_PROBLEM DETAILS:_
With the pictures left out, restate exactly the part below that opens with the line containing "settings, as more" and closes with the line containing "informed conversatio".

(EXERCISE INPUT begins)

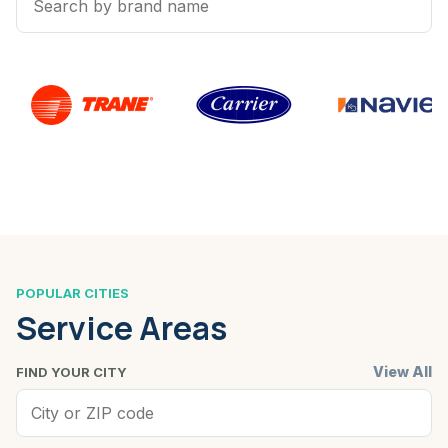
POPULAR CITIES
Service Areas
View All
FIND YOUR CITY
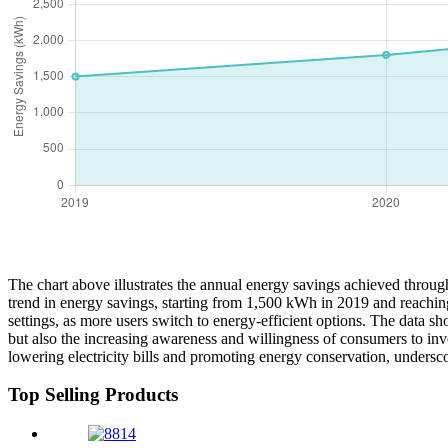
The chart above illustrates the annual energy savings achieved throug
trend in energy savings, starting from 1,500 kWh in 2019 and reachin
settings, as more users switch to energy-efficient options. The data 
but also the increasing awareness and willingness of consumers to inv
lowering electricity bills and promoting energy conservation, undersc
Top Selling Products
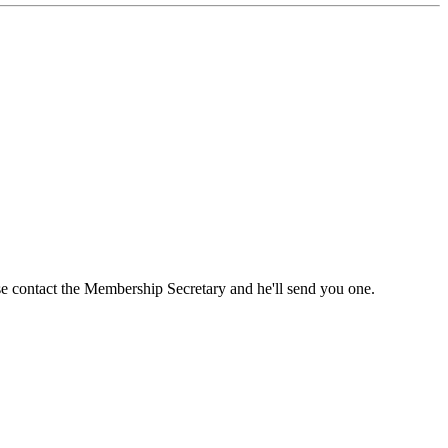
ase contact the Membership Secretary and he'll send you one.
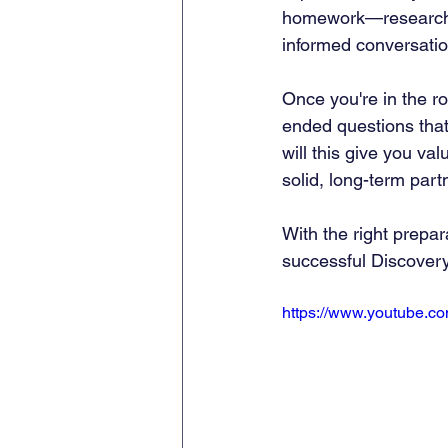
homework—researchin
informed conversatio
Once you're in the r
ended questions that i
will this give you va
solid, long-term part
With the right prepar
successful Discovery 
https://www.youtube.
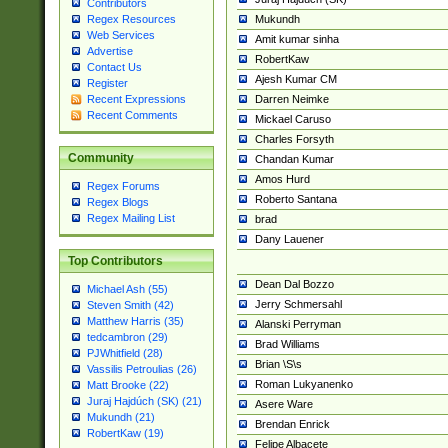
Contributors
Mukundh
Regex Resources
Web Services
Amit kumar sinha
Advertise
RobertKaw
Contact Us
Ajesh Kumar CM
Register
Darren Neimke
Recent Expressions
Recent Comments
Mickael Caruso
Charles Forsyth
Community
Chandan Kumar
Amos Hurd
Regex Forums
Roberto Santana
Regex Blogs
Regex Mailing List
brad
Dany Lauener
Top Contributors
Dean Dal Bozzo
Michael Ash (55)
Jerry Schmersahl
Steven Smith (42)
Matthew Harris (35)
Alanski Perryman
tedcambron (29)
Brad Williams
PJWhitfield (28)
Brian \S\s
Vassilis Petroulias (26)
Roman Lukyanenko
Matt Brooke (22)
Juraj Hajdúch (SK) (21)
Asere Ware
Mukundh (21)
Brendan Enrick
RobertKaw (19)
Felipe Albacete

(EXERCISE INPUT ends)

_EXPECTED ANSWER:_
settings, as more users switch to energy-efficient options. The data 
but also the increasing awareness and willingness of consumers to inv
lowering electricity bills and promoting energy conservation, undersc
Top Selling Products
ase contact the Membership Secretary and he'll send you one.
homework—researchin
informed conversatio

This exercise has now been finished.